Please show each line of the listing where "display" is present.

☆ ☆ ☆ ☆ ☆

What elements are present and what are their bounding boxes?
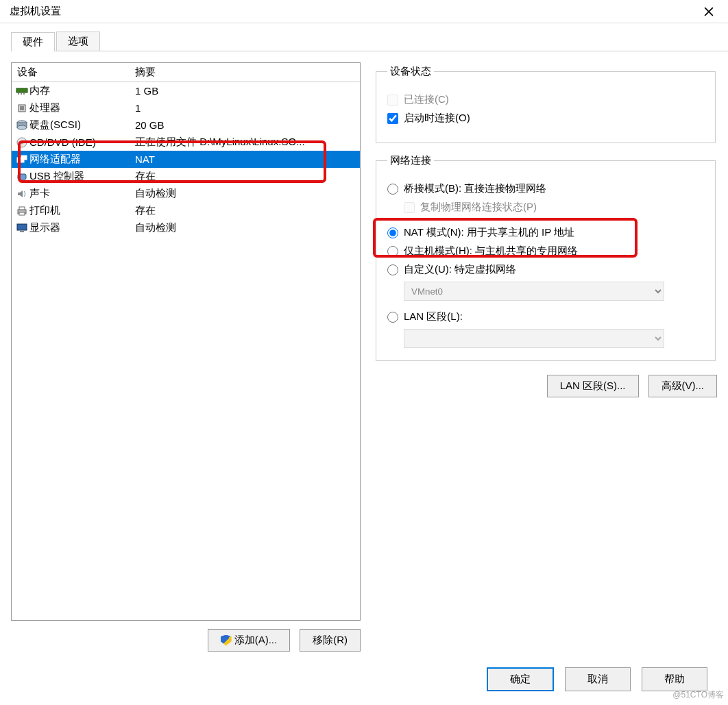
row-cd[interactable]: CD/DVD (IDE) 正在使用文件 D:\MyLinux\Linux.SO.…: [12, 134, 360, 151]
cancel-button[interactable]: 取消: [565, 667, 631, 691]
device-table: 设备 摘要 内存 1 GB 处理器 1 硬盘(SCSI) 20 GB CD/DV…: [11, 62, 361, 621]
tab-hardware[interactable]: 硬件: [11, 32, 55, 51]
svg-rect-15: [19, 207, 25, 210]
replicate-label: 复制物理网络连接状态(P): [420, 201, 537, 214]
svg-point-10: [21, 141, 23, 144]
device-state-group: 设备状态 已连接(C) 启动时连接(O): [376, 65, 716, 143]
hostonly-label: 仅主机模式(H): 与主机共享的专用网络: [404, 245, 578, 258]
svg-rect-17: [17, 224, 27, 230]
bridge-radio[interactable]: [387, 184, 398, 195]
svg-rect-0: [16, 88, 27, 92]
network-icon: [14, 153, 29, 166]
window-title: 虚拟机设置: [5, 5, 695, 18]
row-usb[interactable]: USB 控制器 存在: [12, 168, 360, 185]
replicate-checkbox: [404, 202, 415, 213]
watermark: @51CTO博客: [672, 689, 724, 701]
lan-label: LAN 区段(L):: [404, 310, 463, 323]
disk-icon: [14, 119, 29, 132]
ok-button[interactable]: 确定: [487, 667, 554, 691]
svg-rect-5: [20, 106, 24, 110]
printer-icon: [14, 205, 29, 217]
svg-rect-2: [21, 92, 22, 95]
svg-rect-12: [21, 156, 27, 160]
custom-radio[interactable]: [387, 264, 398, 275]
nat-radio[interactable]: [387, 227, 398, 238]
lan-segment-select: [404, 329, 664, 348]
svg-rect-16: [19, 212, 25, 215]
col-device: 设备: [12, 66, 135, 79]
connected-label: 已连接(C): [404, 93, 449, 106]
add-button[interactable]: 添加(A)...: [208, 629, 291, 652]
shield-icon: [221, 635, 232, 646]
row-sound[interactable]: 声卡 自动检测: [12, 185, 360, 202]
svg-rect-13: [18, 174, 26, 180]
custom-label: 自定义(U): 特定虚拟网络: [404, 263, 516, 276]
lan-radio[interactable]: [387, 312, 398, 323]
connected-checkbox: [387, 95, 398, 106]
connect-on-start-checkbox[interactable]: [387, 113, 398, 124]
cpu-icon: [14, 102, 29, 114]
row-cpu[interactable]: 处理器 1: [12, 99, 360, 116]
network-legend: 网络连接: [387, 154, 434, 167]
cd-icon: [14, 136, 29, 149]
network-connection-group: 网络连接 桥接模式(B): 直接连接物理网络 复制物理网络连接状态(P) NAT…: [376, 154, 716, 361]
hostonly-radio[interactable]: [387, 246, 398, 257]
close-icon[interactable]: [695, 1, 723, 22]
advanced-button[interactable]: 高级(V)...: [648, 375, 718, 397]
row-disk[interactable]: 硬盘(SCSI) 20 GB: [12, 116, 360, 134]
usb-icon: [14, 171, 29, 183]
memory-icon: [14, 85, 29, 97]
sound-icon: [14, 188, 29, 200]
row-network[interactable]: 网络适配器 NAT: [12, 151, 360, 168]
tab-options[interactable]: 选项: [56, 32, 100, 51]
help-button[interactable]: 帮助: [642, 667, 707, 691]
custom-network-select: VMnet0: [404, 282, 664, 301]
col-summary: 摘要: [135, 66, 360, 79]
row-memory[interactable]: 内存 1 GB: [12, 82, 360, 99]
svg-rect-18: [20, 231, 24, 232]
connect-on-start-label: 启动时连接(O): [404, 112, 470, 125]
row-display[interactable]: 显示器 自动检测: [12, 219, 360, 236]
row-printer[interactable]: 打印机 存在: [12, 202, 360, 219]
svg-point-8: [17, 125, 27, 129]
lan-segments-button[interactable]: LAN 区段(S)...: [547, 375, 639, 397]
remove-button[interactable]: 移除(R): [300, 629, 361, 652]
display-icon: [14, 222, 29, 234]
svg-rect-3: [23, 92, 25, 95]
bridge-label: 桥接模式(B): 直接连接物理网络: [404, 182, 546, 195]
nat-label: NAT 模式(N): 用于共享主机的 IP 地址: [404, 226, 574, 239]
svg-rect-1: [18, 92, 19, 95]
device-state-legend: 设备状态: [387, 65, 434, 78]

☆ ☆ ☆ ☆ ☆

FINISHED EXERCISE:
row-display[interactable]: 显示器 自动检测: [12, 219, 360, 236]
display-icon: [14, 222, 29, 234]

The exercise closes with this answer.